If it is to be believed that feeding on something necessarily means the end of that thing, then a death impulse is baked into consumption. But we also “consume to continue,” and reading poetry must also nourish and translate.
It is unsurprising, therefore, that there is a self-preservation at play here; Teebs tells us at the outset that he’s protective of his recipes, but also, near the midpoint of the poem, that “I am the recipe I protect.” That, in essence, he declares himself a recipe comprised of his culture and history and family is beautiful and conjuring. An Indigenous poet has to be protective of their recipes just as they need to be protective of their self, especially when erasure is the alternative, a death by categorization by non-Indigenous readers.
In essence, that act of reading, of buying NDN poetry, is an act of capitalist consumption, and Pico is forcing us to wonder where and when it becomes colonialism by another name. What does purveyance look like when “the perpetrator and the adjudicator are one and the same,” and can a review of displacement poetics by a non-Indigenous writer ever be liberatory?
I feel a similar pang when forced to confront the aesthetic politics that is so often thrown onto people of color, one that can hit the sweet spot for a white audience: disempowered agents levelled by colonialism, embracing their reality with good humor—sarcasm, even!—and talking about the transgressions of history just enough to remind us, without it hurting too much. In his Harper’s essay, Rabih Alameddine writes, “the writers who are allowed to talk are those who prop up the dominant culture, who reflect it with a gilded mirror” and that “when the story is truly threatening, the writer is marginalized, either deemed a ‘political’ writer or put in a box to be safely celebrated as some sort of ‘minority’ writer.” Pico succeeds, however, at not being pigeonholed, at refusing to repackage the trauma levelled on Indigenous bodies by the state. It feels like a reversal of this consumption, then, for us to buy his work, our money feeding his livelihood, giving him the freedom to write his words.
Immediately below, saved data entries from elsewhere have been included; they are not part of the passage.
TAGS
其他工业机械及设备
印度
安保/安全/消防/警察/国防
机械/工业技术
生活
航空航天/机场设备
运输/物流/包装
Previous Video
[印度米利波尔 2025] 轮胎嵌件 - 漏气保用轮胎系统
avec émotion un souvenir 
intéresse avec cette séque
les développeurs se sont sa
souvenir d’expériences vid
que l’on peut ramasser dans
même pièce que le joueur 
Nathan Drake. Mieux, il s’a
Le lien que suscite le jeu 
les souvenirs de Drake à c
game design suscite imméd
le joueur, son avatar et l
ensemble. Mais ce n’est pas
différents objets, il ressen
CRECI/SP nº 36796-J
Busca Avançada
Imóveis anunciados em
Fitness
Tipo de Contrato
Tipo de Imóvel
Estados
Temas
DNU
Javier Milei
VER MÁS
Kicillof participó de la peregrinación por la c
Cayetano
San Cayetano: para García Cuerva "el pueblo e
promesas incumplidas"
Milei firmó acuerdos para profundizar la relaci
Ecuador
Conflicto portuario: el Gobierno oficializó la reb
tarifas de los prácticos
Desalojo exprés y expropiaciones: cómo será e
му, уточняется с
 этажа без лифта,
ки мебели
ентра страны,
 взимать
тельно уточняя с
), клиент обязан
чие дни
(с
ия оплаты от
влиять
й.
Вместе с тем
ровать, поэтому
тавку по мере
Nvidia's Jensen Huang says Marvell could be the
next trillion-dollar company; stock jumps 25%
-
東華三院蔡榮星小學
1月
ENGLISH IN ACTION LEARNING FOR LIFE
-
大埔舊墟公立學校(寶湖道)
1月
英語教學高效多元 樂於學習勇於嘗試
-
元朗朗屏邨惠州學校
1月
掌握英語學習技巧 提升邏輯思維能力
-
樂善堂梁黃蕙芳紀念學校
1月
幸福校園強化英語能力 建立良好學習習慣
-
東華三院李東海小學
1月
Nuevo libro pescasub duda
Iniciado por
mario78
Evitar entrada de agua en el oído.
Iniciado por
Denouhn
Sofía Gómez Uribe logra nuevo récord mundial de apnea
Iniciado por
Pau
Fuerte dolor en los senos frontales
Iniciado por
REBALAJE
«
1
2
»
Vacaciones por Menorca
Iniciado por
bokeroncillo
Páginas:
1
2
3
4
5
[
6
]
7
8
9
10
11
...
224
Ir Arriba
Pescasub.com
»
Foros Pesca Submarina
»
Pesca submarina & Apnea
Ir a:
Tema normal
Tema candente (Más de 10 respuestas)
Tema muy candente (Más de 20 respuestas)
Often, Teebs’s dates throughout the poem occur over food or drink, a love doomed by the arrival of the cheque. I realized as I was reading that it’s easy to want these relationships to end, sadly even. That we’ve been programmed by literature to want—to expect—a universal tragedy of queer experience.
All this can leave a bitter taste in the reader’s mouth, a perception that food and feeding are irredeemable, fraught. But this is to miss the redemptive point: food also brings all the characters joy, brings humanity to a spring spent reeling from a broken relationship, a “suture for the loss of winter and the summer’s sweaty promises.” Teebs’s irony in the face of our isolation in the wider universe, coupled with his views on the trappings of modern dating often leaves our pessimism flipped on its head. And for Indigenous communities with an orientation towards equity and sharing, food becomes a communion in Pico’s poetry, a rejection of Western “paradigms of scarcity.”
And so, there is hope in food too, it’s “an assurance of appetite,” an assurance of a future where cooking and the people around it beget much-needed community. It is a healing, and: “I says to them around the table I says, I don’t have food stories. With / you, I say, I’m cooking new ones.”